## Task to complete
Read the listing below and copy out every line that holds "люди".

## Records provided
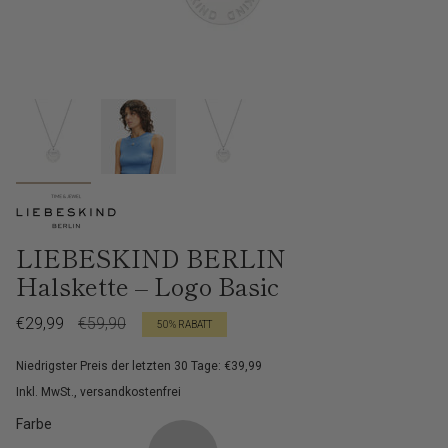
LIEBESKIND BERLIN
Halskette – Logo Basic
Verkaufspreis
€29,99
Regulärer
€59,90
50%
RABATT
Preis
Niedrigster Preis der letzten 30 Tage: €39,99
Inkl. MwSt., versandkostenfrei
Farbe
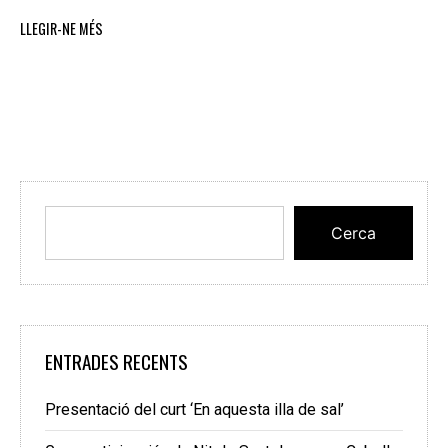
LLEGIR-NE MÉS
Cerca
ENTRADES RECENTS
Presentació del curt ‘En aquesta illa de sal’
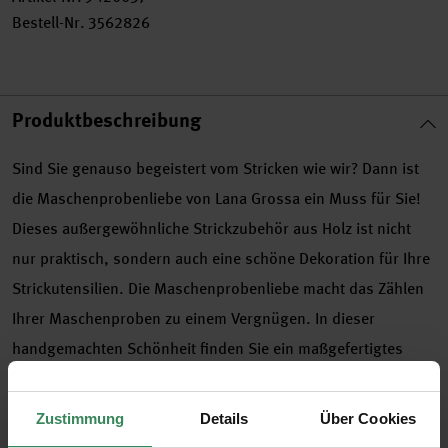
Bestell-Nr.
3562826
Produktbeschreibung
Sind Sie genauso begeistert vom Stricken wie wir? Dann ist
die Maschenprobenliebe von Lana Grossa ein Muss für Sie!
Dieses außergewöhnliche Strickzubehör aus Holz ist nicht
nur praktisch, sondern auch eine schöne Dekoration für Ihre
Strickutensilien. Die Maschenprobenliebe macht das Zählen
Ihrer Maschenproben zu einem Vergnügen. In dieser
handgemachten Schönheit finden Sie ein maßgefertigtes
Fenster, das es Ihnen erleichtert, die Maschen zu zählen. Ihre
Strickarbeiten können auch mit der Zentimeter-Skala auf der
Zustimmung
Details
Über Cookies
Rückseite abgemessen werden. Die eingelassene Skala zur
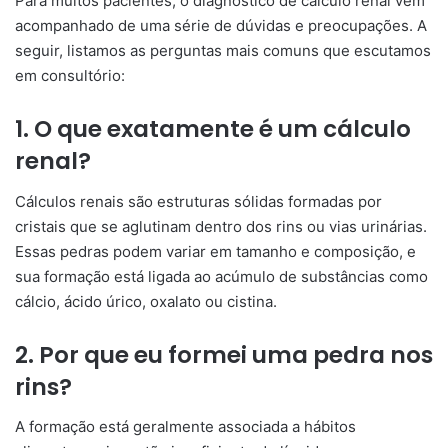
Para muitos pacientes, o diagnóstico de cálculo renal vem
acompanhado de uma série de dúvidas e preocupações. A
seguir, listamos as perguntas mais comuns que escutamos
em consultório:
1. O que exatamente é um cálculo
renal?
Cálculos renais são estruturas sólidas formadas por
cristais que se aglutinam dentro dos rins ou vias urinárias.
Essas pedras podem variar em tamanho e composição, e
sua formação está ligada ao acúmulo de substâncias como
cálcio, ácido úrico, oxalato ou cistina.
2. Por que eu formei uma pedra nos
rins?
A formação está geralmente associada a hábitos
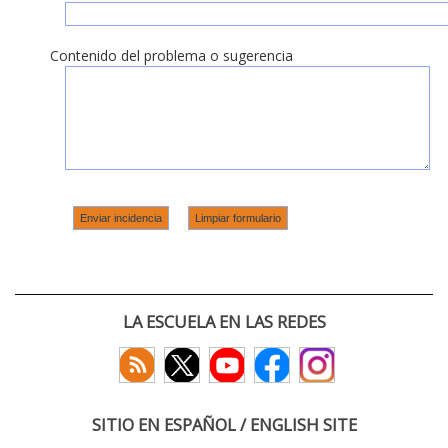
Contenido del problema o sugerencia
LA ESCUELA EN LAS REDES
SITIO EN ESPAÑOL / ENGLISH SITE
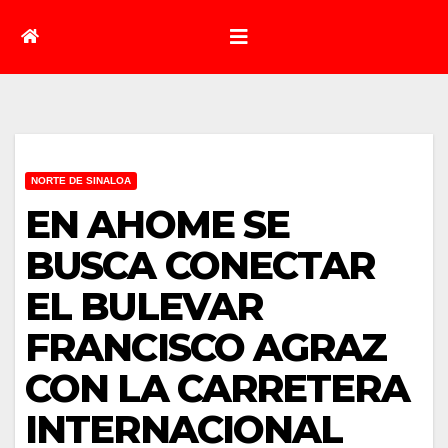
NORTE DE SINALOA
EN AHOME SE
BUSCA CONECTAR
EL BULEVAR
FRANCISCO AGRAZ
CON LA CARRETERA
INTERNACIONAL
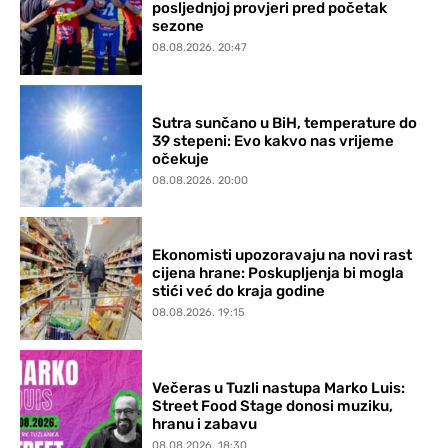
posljednjoj provjeri pred početak
sezone
08.08.2026. 20:47
Sutra sunčano u BiH, temperature do
39 stepeni: Evo kakvo nas vrijeme
očekuje
08.08.2026. 20:00
Ekonomisti upozoravaju na novi rast
cijena hrane: Poskupljenja bi mogla
stići već do kraja godine
08.08.2026. 19:15
Večeras u Tuzli nastupa Marko Luis:
Street Food Stage donosi muziku,
hranu i zabavu
08.08.2026. 18:30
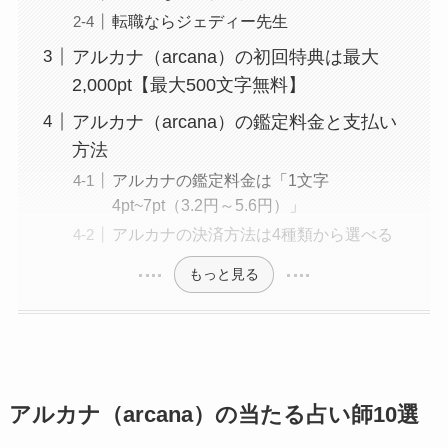
転職ならジェディー先生
アルカナ（arcana）の初回特典は最大
2,000pt【最大500文字無料】
アルカナ（arcana）の鑑定料金と支払い
方法
アルカナの鑑定料金は「1文字
4pt~7pt（3.2円～5.6円）」
アルカナの決済方法は4種類から選べる
もっと見る
アルカナ（arcana）の当たる占い師10選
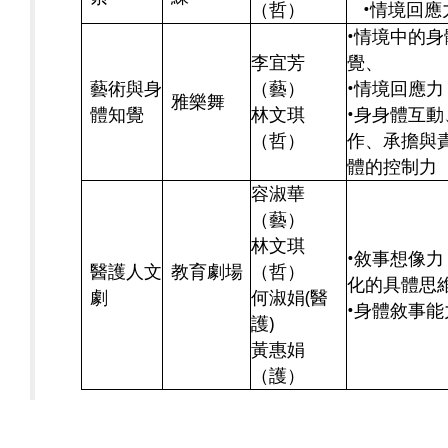
（哲）
•情境回應
•情境中的身
李宜芳
覺、
藝術與身
（藝）
•情境回應力
雅樂舞
體知覺
林文琪
•身身體互動
（哲）
作、承擔與
體的控制力
容淑華
（藝）
林文琪
•敘事想像力
醫護人文
教育劇場
（哲）
化的具體思
劇
何淑娟(醫
•身體敘事能
護)
黃惠娟
（護）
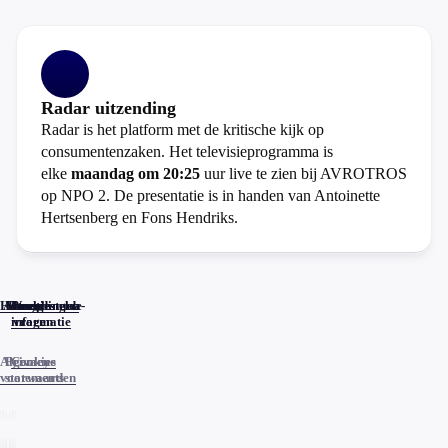
Radar uitzending
Radar is het platform met de kritische kijk op
consumentenzaken. Het televisieprogramma is
elke
maandag om 20:25
uur live te zien bij AVROTROS
op NPO 2. De presentatie is in handen van Antoinette
Hertsenberg en Fons Hendriks.
Home
Actueel
Uitzendingen
Reacties
Programma-
Veelgestelde
informatie
vragen
Algemene
Privacy
Cookies
voorwaarden
statements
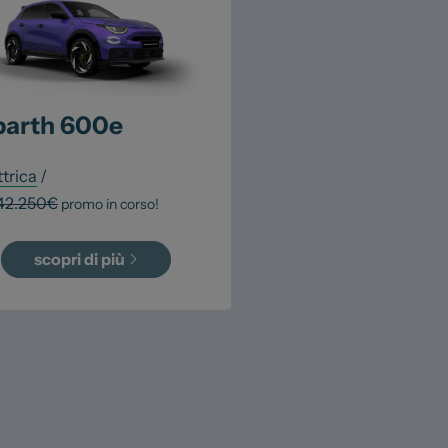
barth
600e
ttrica
/
42.250
€
promo in corso!
scopri di più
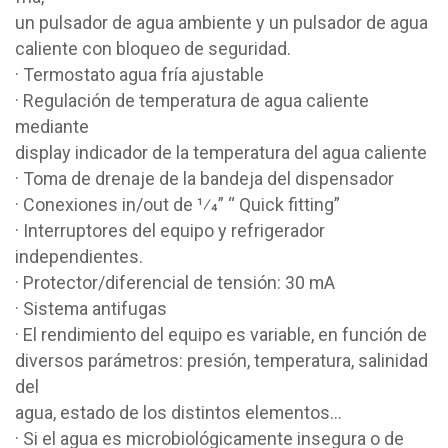
un pulsador de agua ambiente y un pulsador de agua
caliente con bloqueo de seguridad.
· Termostato agua fría ajustable
· Regulación de temperatura de agua caliente
mediante
display indicador de la temperatura del agua caliente
· Toma de drenaje de la bandeja del dispensador
· Conexiones in/out de 1⁄4” “ Quick fitting”
· Interruptores del equipo y refrigerador
independientes.
· Protector/diferencial de tensión: 30 mA
· Sistema antifugas
· El rendimiento del equipo es variable, en función de
diversos parámetros: presión, temperatura, salinidad
del
agua, estado de los distintos elementos...
· Si el agua es microbiológicamente insegura o de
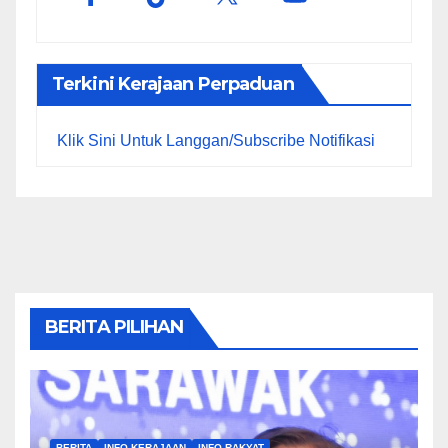
Terkini Kerajaan Perpaduan
Klik Sini Untuk Langgan/Subscribe Notifikasi
BERITA PILIHAN
BERITA
INFO KERAJAAN
INFO RAKYAT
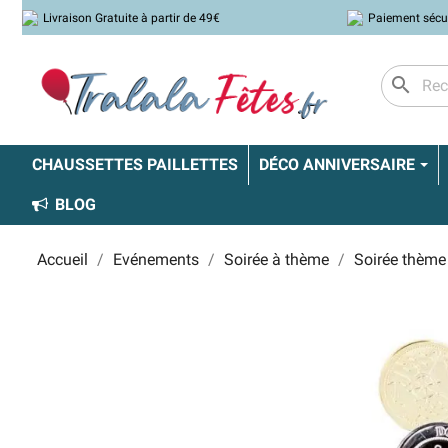
Livraison Gratuite à partir de 49€
Paiement sécu
search
CHAUSSETTES PAILLETTES
DÉCO ANNIVERSAIRE
BLOG
Accueil
Evénements
Soirée à thème
Soirée thème 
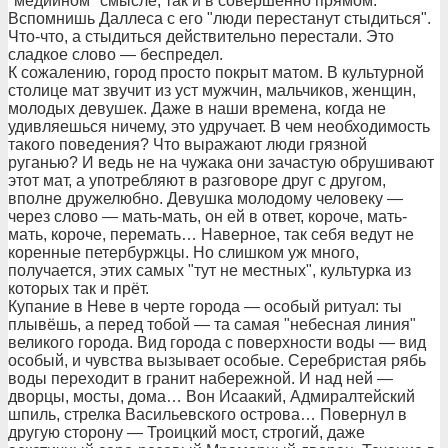
"медийном" смысле, так и в совершенно прямом.
Вспомнишь Даллеса с его "люди перестанут стыдиться".
Что-что, а стыдиться действительно перестали. Это
сладкое слово — беспредел.
К сожалению, город просто покрыт матом. В культурной
столице мат звучит из уст мужчин, мальчиков, женщин,
молодых девушек. Даже в наши времена, когда не
удивляешься ничему, это удручает. В чем необходимость
такого поведения? Что выражают люди грязной
руганью? И ведь не на чужака они зачастую обрушивают
этот мат, а употребляют в разговоре друг с другом,
вполне дружелюбно. Девушка молодому человеку —
через слово — мать-мать, он ей в ответ, короче, мать-
мать, короче, перемать… Наверное, так себя ведут не
коренные петербуржцы. Но слишком уж много,
получается, этих самых "тут не местных", культурка из
которых так и прёт.
Купание в Неве в черте города — особый ритуал: ты
плывёшь, а перед тобой — та самая "небесная линия"
великого города. Вид города с поверхности воды — вид
особый, и чувства вызывает особые. Серебристая рябь
воды переходит в гранит набережной. И над ней —
дворцы, мосты, дома… Вон Исаакий, Адмиралтейский
шпиль, стрелка Васильевского острова… Повернул в
другую сторону — Троицкий мост, строгий, даже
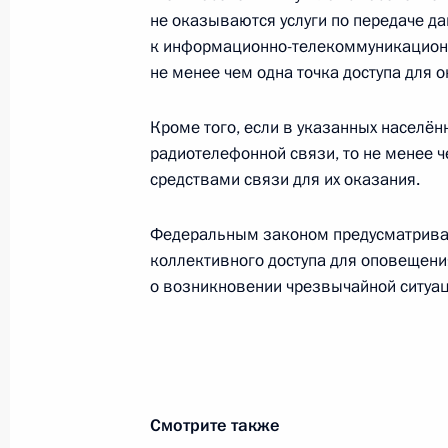
Перечень поручений по итогам сов
не оказываются услуги по передаче д
информационно-коммуникационных
к информационно-телекоммуникационн
не менее чем одна точка доступа для ок
3 июля 2020 года, 19:00
Кроме того, если в указанных населён
радиотелефонной связи, то не менее ч
Совещание по вопросам развития
средствами связи для их оказания.
коммуникационных технологий и с
10 июня 2020 года, 15:30
Федеральным законом предусматрива
коллективного доступа для оповещени
о возникновении чрезвычайной ситуац
Внесены изменения в закон об и
технологиях и о защите информац
8 июня 2020 года, 16:10
Смотрите также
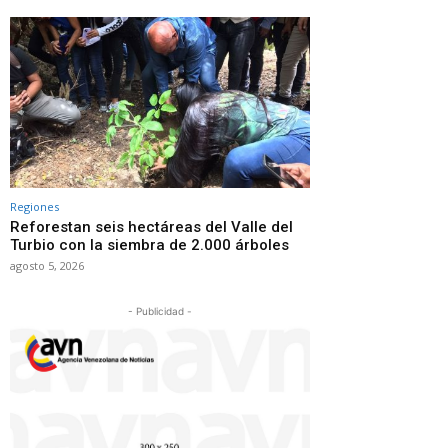
Regiones
Reforestan seis hectáreas del Valle del
Turbio con la siembra de 2.000 árboles
agosto 5, 2026
- Publicidad -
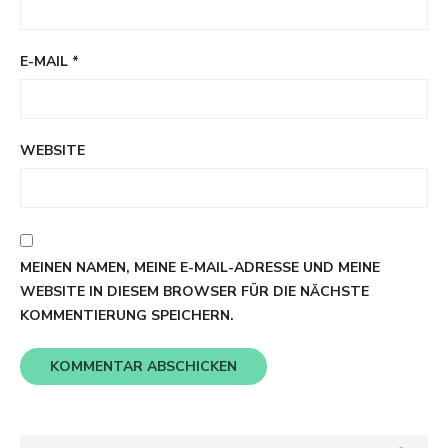
E-MAIL
*
WEBSITE
MEINEN NAMEN, MEINE E-MAIL-ADRESSE UND MEINE
WEBSITE IN DIESEM BROWSER FÜR DIE NÄCHSTE
KOMMENTIERUNG SPEICHERN.
Search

## Final answer
Вспомнишь Даллеса с его "люди перестанут стыдиться".
такого поведения? Что выражают люди грязной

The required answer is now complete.